Recorded data
• • • •

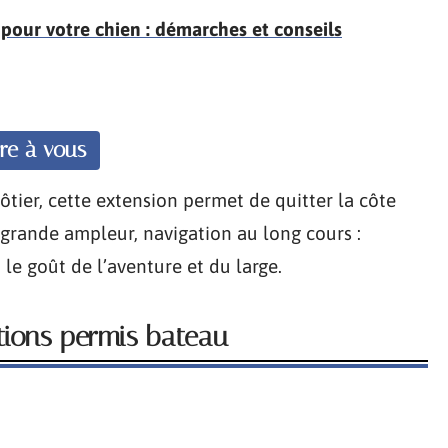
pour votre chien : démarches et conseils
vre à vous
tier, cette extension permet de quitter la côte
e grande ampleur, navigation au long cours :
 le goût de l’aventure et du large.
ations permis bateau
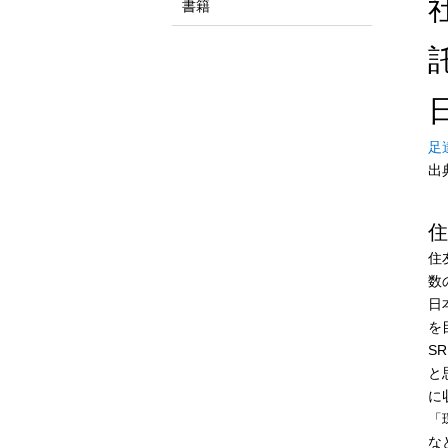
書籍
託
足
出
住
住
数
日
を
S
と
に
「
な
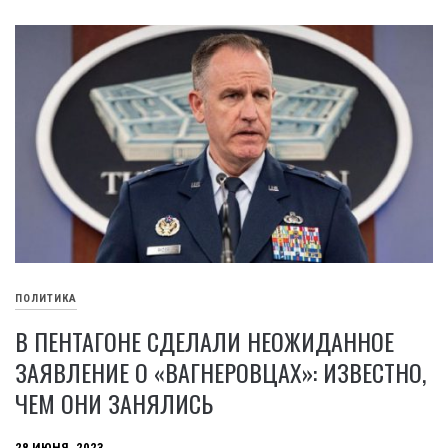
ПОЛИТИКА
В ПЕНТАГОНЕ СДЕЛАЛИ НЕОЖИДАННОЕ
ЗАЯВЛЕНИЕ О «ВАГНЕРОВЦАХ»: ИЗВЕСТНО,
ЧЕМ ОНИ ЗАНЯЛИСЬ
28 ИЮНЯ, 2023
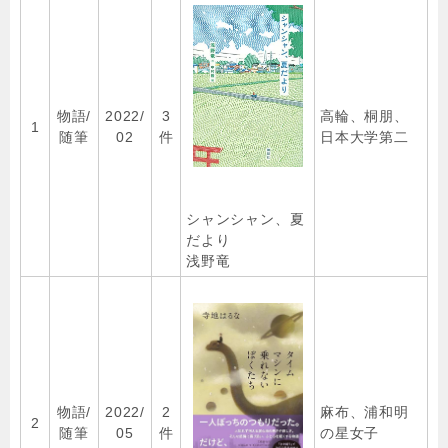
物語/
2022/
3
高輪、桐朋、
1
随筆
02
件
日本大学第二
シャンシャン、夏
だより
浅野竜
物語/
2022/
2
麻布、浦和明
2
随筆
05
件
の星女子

• • • •

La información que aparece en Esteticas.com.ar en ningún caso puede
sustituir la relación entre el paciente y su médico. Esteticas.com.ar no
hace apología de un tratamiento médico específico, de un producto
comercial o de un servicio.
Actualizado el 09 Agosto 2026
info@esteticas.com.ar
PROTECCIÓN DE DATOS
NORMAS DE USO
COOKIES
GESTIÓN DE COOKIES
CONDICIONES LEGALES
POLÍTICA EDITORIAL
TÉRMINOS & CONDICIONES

• • • •

WORK INSTRUCTIONS
Start with the line above that contains "info@esteticas.com.ar" and end with the line that contains "TÉRMINOS & CONDICIONES". Write out those lines exactly, and only those.

OUTPUT BELOW
info@esteticas.com.ar
PROTECCIÓN DE DATOS
NORMAS DE USO
COOKIES
GESTIÓN DE COOKIES
CONDICIONES LEGALES
POLÍTICA EDITORIAL
TÉRMINOS & CONDICIONES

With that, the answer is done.